Beauceron shook his head. “I believe that you’ll try. But I still can’t let you go.” He keyed the phone on.
“I’m sorry, Martin,” Rath said. He fired the stun dart under the table, hitting Beauceron in the stomach. The detective grunted and frowned, then slumped forward onto the table. At a table nearby, another patron gave Rath concerned look.

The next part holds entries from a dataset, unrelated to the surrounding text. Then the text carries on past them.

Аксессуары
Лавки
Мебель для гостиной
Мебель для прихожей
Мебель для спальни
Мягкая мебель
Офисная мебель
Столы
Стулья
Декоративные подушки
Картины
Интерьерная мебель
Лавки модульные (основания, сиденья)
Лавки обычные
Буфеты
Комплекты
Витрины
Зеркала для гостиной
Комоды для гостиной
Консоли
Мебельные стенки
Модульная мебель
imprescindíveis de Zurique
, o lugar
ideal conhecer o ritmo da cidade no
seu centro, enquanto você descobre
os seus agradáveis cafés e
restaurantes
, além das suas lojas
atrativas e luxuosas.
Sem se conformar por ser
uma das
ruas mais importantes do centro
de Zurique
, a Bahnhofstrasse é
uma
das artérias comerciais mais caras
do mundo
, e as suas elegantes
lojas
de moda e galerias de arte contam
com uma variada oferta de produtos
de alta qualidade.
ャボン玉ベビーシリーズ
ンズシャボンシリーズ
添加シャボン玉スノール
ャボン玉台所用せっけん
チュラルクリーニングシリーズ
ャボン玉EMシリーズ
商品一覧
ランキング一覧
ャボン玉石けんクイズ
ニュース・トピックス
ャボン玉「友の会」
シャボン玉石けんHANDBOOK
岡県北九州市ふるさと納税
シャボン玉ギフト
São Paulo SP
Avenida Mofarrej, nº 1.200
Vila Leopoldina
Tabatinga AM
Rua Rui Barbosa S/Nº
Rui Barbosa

“He’ll be all right,” Rath said. “Just had a few too many.” He crossed and sat next to Beauceron, making a show of shaking him. “Come on, Martin – wake up.” Under the table, Rath removed the dart, tossing it away, and pulled out Beauceron’s phone and wallet, which he pocketed discreetly. After another half-hearted attempt at waking Beauceron, he stood and headed up to the front of the biergarten, signaling to get the bouncer’s attention. The man walked over, leaving his post by the bar’s entrance.

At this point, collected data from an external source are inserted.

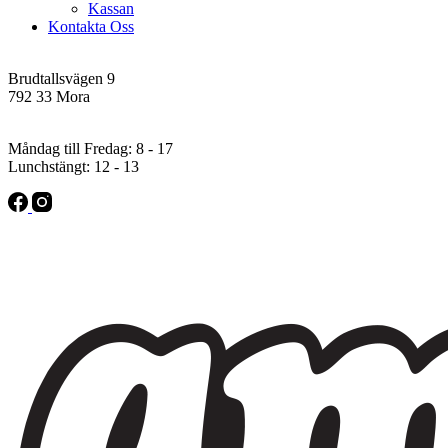
Kassan
Kontakta Oss
Addres
Brudtallsvägen 9
792 33 Mora
Öppettider
Måndag till Fredag: 8 - 17
Lunchstängt: 12 - 13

“Mind giving me a hand?” Rath asked. “I need to get my friend home, he’s in a bad way.” He tapped Beauceron’s phone against a payment scanner at the table, sending the bouncer a fifty dollar tip.
“Sure,” the bouncer said. They hefted Beauceron up, each passing an arm around their shoulders, and half-dragged, half-carried him to the front entrance. Rath pulled Beauceron’s phone back out and used it to summon his air car.

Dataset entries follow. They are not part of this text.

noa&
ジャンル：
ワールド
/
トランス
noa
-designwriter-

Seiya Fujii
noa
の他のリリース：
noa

It was a short flight to Beauceron’s apartment, where Rath parked the car, then triggered an EMP grenade before getting out. He dragged Beauceron up to his apartment, stopping twice to rest. Beauceron’s holophone and unconscious fingerprint allowed him inside, where he quickly shut the door behind him, before a second EMP grenade ran out. Finally, he set Beauceron down on the bathroom floor, laying the detective’s head carefully on a rolled-up towel. He made three trips to the kitchen, grabbing a variety of different food items and stacking them in the bathtub, before taking a pillow and blanket off of Beauceron’s bed.
“That ought to keep you comfortable for a couple weeks,” he told Beauceron’s unconscious form. “I’ll be back before you know it.”
He scribbled the words DO NOT TOUCH – motion sensitive bomb on outside of door, on the inside of the bathroom door, then added Bomb deactivates in two weeks, and after a second of contemplation: Sorry. Rath shut the door and then flipped open his Forge, waiting while it built a multi-purpose grenade. As he waited, he bought himself a ticket to New Liberia on Beauceron’s phone. Then he attached the grenade to the door’s outer surface, setting it to Stun and activating the motion sensor and timer functions. He left Beauceron’s phone on a side table by the living room couch, and set off one more EMP grenade before leaving the apartment.
18
Paisen stepped into the room and grimaced. It looked like a kindergarten classroom, with faded, soot-streaked posters of the alphabet and numbers tacked up around the walls. Molding corpses huddled beneath the tables in the room, in a futile attempt to seek shelter from the bombs. Paisen gave the tables a wide berth, and concentrated her search on the cabinets and shelves lining the walls. She found a number of toys with electronic circuitry, and dumped them into the trash bag she was carrying. Finished, she left hurriedly, and found Grip back in the main hallway, prying lockers open with a crowbar and then tossing their contents onto the floor.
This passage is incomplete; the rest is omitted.